Text Processing with Regular Expressions explained
A string can be formatted or parsed based on a specified pattern that will be searched in the string.
In order to format or parse data (text or data types), you want to be able to tell your code: pick up that data item from there, and do this to it.
How can we do this? You do it with a search based on pattern matching. The search pattern is described by what is called a Regular Expression (regex for short). In other words, Regular Expressions can be used to process text. A piece of text (sequence of characters) that is found to correspond to the search pattern is called a match.
For example, you may want to say: Find a dot (.) in a string and split the string around each dot you find. That means if there are two dots in a string, the string will be split into three pieces. Or you may want to validate user input such as an email address.

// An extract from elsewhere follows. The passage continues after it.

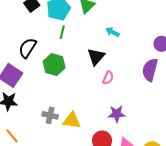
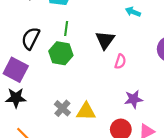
green line: (62, 32) -> (66, 28), moved
cyan arrow: (112, 32) -> (133, 12), moved
gray cross: (50, 115) -> (62, 108), turned 35

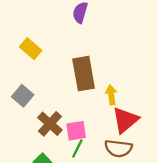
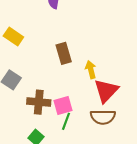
brown rectangle: (84, 74) -> (64, 53), size x0.7
brown cross: (50, 124) -> (39, 102), turned -30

Java provides support for Regular Expressions (to define search patterns) and for matching the patters (to the text in the string) by providing the following elements:
The java.util.regex.Pattern class
The regular expression constructs
The java.util.regex.Matcher class
The simplest form of a regular expression is searching for string literal such as "Hello". You may want to look for certain words in a users input. However, you can also build very sophisticated expressions using what are called Regular Expression Constructs.
Consider the following expression:
[A-Za-z0-9]
Any character in the range of A through Z, a through z, or 0 through 9 (any letter or digit) will match this pattern.
Any other character will match the pattern described by the following expression:
[^A-Za-z0-9]
Notice the ^ character. This ^ character negates the expression.
Here are some important points about constructs:
Use backslash (\) as an escape character. For example, \. matches a period, whereas \\ matches a backslash.
Use | or logical OR, ^ to match the beginning of a line, and $ to match the end of a line. Remember that ^ inside [ ] means negation.
A Character class is a set of character alternatives enclosed in brackets;
for example, [abc] means a, b or c. The character - denotes a range, and the character ^ inside [ ] denotes a negation (that is all the characters except those specified here). For example, the character class [^a-zA-Z] means all the characters that are not included in the range a through z and A through Z.
There are several character classes that are already defined for you, such as \d means all digits.
Character Classes (Brackets used as a grouping mechanism)
[ABC]
Any of the characters represented by A, B, C etc.
[^ABC]
Any character except A, B, C (negation)
[a-zA-Z]
a through z or A through Z (range)
[...&&...]
Intersection of two sets (AND)
Predefined Chatacter Classes
.
(dot) Any character if the DOTALL flag is set, else any character except the line terminators.
\d
A digit [0-9]
\D
A non-digit: [^0-9]
\s
A whitespace character
\S
A non whitespace character
\w
A word character: [a-zA-Z0-9]
\W
A non-word character: [^\w]
If you are looking for a regular expression, say X, to repeat itself a number of times, you can say it in the pattern by using a quantifier immediately following X. For example, X+ means one or more X.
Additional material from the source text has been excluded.